When somebody like Chambers, reigning European champion and a fancied contender in the Athens Olympics later this year, goes down - or when Marco Pantani, the great Italian cyclist, dies in a cheap Rimini hotel room - Johnson's fate in that grey Korean dawn is inevitably the point of reference.

Why? Because many thought, however naively it seems now, that something had to change. Johnson was of course not the first athlete to fail a drug test, but no one had got so far along the road, no-one had ever gathered in the glittering prize, and been so close to pulling off the perfect crime, the great deceit, and then been dashed to the ground.

Johnson, with the tell-tale yellow in his eyes and the rough skin, was everybody's whipping boy. His friend Linford Christie weighed in with the critics and when Christie himself was banned near the end of his career, Johnson reacted savagely.

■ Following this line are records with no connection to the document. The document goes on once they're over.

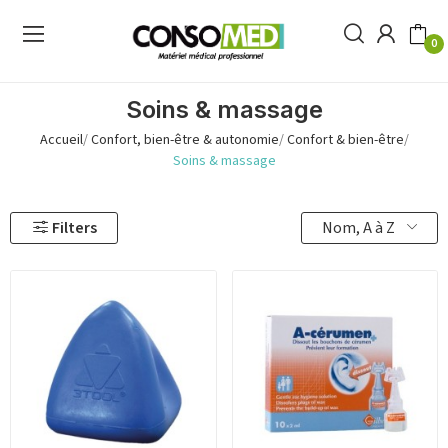
0
Soins & massage
Accueil
Confort, bien-être & autonomie
Confort & bien-être
Soins & massage
Nom, A à Z
Filters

He said that thing that has always provoked so many doubts in an increasingly cynical audience, and might, you have to suspect, always be the justification of every sportsman who ever failed a drug test. "My crime," said Johnson so bitterly, "was to get caught."

Yesterday David Moorcroft, chief executive of UK Athletics, offered again the official line that is supposed to carry us a little way down a more hopeful road leading from the convulsion of the Johnson case all those years ago.

He said that UK Athletics were proud of their testing programme, and though he was mindful that positive results would produce adverse publicity for his sport, it was something that had to be done to "ensure we do all we can to protect those athletes who compete fairly."

But what can the anti-doping forces really do beyond playing an endless game of catch-up with those who believe that beating the world without chemical assistance is a challenge loaded up with potential frustration.

When, in the wake of Johnson's fall, the former International Olympic Committee president Jose Antonio Samaranch declared that the drugs war would be fought to the death, could he have envisaged that 16 years on a victory in a case like that of Chambers would be based on a systematic, foolproof testing system - or the way it was, with an investigation procedure for the designer anabolic steroid THG that could only be developed when an anonymous coach sent in a syringe to the United States Anti-Doping agency.

What we had here was not the winning of the great drugs war but a passing battle settled by the random decision of a coach who refuses to be identified. We can thank him, even if we don't know his motive, but who can be euphoric - or doubt that some other designer number is even now already fizzing into life?

Chambers' claim that he was unaware of what he was ingesting was not disputed by the disciplinary hearing which, failing successful appeal within 60 days, has effectively ended the track career of arguably the most gifted natural sprinter ever produced in these islands. The burden of their case was to prove that the effect of THG was the same as anabolic steroids already on the banned lists, and that they established.

It is also true that an American Grand Jury is investigating the BALCO laboratory in Los Angeles - the source of Chambers' 'supplement' - and its vice-president Victor Conte, who has been indicted along with Chambers' coach, Remi Korchemny, and Greg Anderson, the personal trainer of baseball's star slugger Barry Bonds. But should we be impressed with this flurry of anti-drug activity in the year of the Olympics? Should we really believe that the "war fought to the death" is moving along, truly - or merely involved in another highly publicised skirmish?

All experience since the affair of Johnson points in the latter direction. Chambers has fallen some way before the point at which Ben Johnson's life imploded. But then what would have happened if someone claiming to be a top coach hadn't phoned in with his 'deep throat' tip-off and followed up, crucially, with a used syringe in the mailbox? We would maybe have been playing the old game of cheering - and hoping.

There are those who say that ultimately drug testing will always be an expensive exercise in futility, that some cheats will be caught in the net, and that many will not, and so what do we have, morality by lottery? The Chambers case says, yes, that's pretty much so. But what is the alternative? It doesn't, despite all the time we've had, bear thinking about.